ARCHIV


Gefährdete Objekte

Schlosshotels

Personenverzeichnis






Göllersdorf


Göllersdorf wird um 1130 als Gelanesdorf erstmals erwähnt. Es war im 12. und 13. Jh. Sitz der hochfreien Herren von Seefeld und seit 1286 brandenburgisches Lehen der Burggrafen von Nürnberg. Göllersdorf unterstand Österreich bis 1770 nur landesrechtlich. Im 14. Jh. kamen die Herren von Puchheim in den Besitz der Herrschaft. In seinem Kern geht das Schloss auf ein 1463 erwähntes neues Haus zurück. Dieses wurde 1458 wie auch der Markt durch Oswald und Stephan Eiczinger unter Georg Podiebrad verwüstet und niedergebrannt. Als Erbauer des heutigen Schlosses gelten Veit Albrecht und Hans Christoph von Puchheim im 16. Jh. Seine Glanzzeit erlebte es unter dem Landmarschall Johann VIII von Puchheim, der 1522 enthauptet wurde. Im 16. und 17. Jh. war Göllersdorf eines der Zentren des protestantischen Adels in Niederösterreich. 1632 war es Schauplatz einer Zusammenkunft zwischen Fürst Ulrich von Eggenberg und Wallenstein, in deren Verlauf der Feldherr zur Übernahme seines zweiten Generalamtes bewogen werden konnte. Gastgeber und Vermittler war der Schlossherr, Generalfeldmarschall Johann Christoph III Graf von Puchheim. Nach dem Aussterben der Puchheim kam Göllersdorf 1710 an den Reichsvizekanzler Friedrich Karl Graf Schönborn. Er machte es zu einem Zentrum des niederösterreichischen Barocks.
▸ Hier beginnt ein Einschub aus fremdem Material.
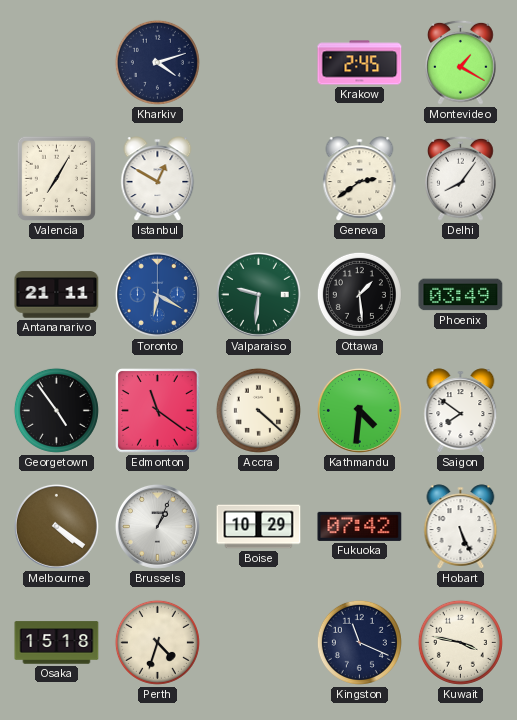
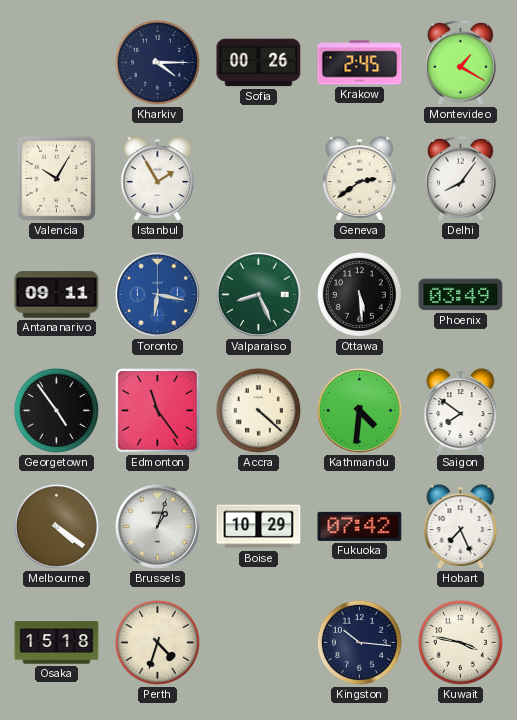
Kharkiv: 4:12 -> 4:15
Sofia: none -> 00:26
Valencia: 7:05 -> 10:05
Istanbul: 12:50 -> 1:55
Antananarivo: 21:11 -> 09:11
Toronto: 6:20 -> 6:17
Valparaiso: 9:31 -> 8:26
Ottawa: 1:29 -> 5:29
Edmonton: 11:21 -> 11:24
Brussels: 1:04 -> 1:03
Hobart: 5:26 -> 7:26
Kingston: 11:19 -> 10:16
Der von ihm bevorzugte Baumeister Johann Lukas von Hildebrandt, war zwar am Schloss selbst nicht tätig, errichtete aber im Ort die Pfarrkirche und die Pestsäule sowie in der unmittelbaren Umgebung das Schloss Schönborn und die Loretokapelle. Als die Grafen ihren Herrschafts- und Amtssitz in das wesentlich wohnlichere Schloss Schönborn verlegten, wurde Göllersdorf meist verpachtet. 1874 wurde hier eine Strafanstalt bzw. ein Arbeitshaus untergebracht, wobei beim erforderlichen Umbau wertvolle Baudetails vernichtet wurden. Das Schloss blieb bis in die 70er-Jahre des 20. Jh. im Besitz der Familie Schönborn-Buchheim und wurde dann an die Republik Österreich verkauft. 1984 wurde nach der Errichtung eines umfangreichen Hochsicherheitstraktes in Schloss Göllersdorf eine Anstalt für geistig abnorme Rechtsbrecher eingerichtet. Die alten Gebäudeteile wurden zwar durch eine aufwändige Restaurierung vom Verfall gerettet, doch haben die modernen Zubauten den Ensemblecharakter weitgehend zerstört.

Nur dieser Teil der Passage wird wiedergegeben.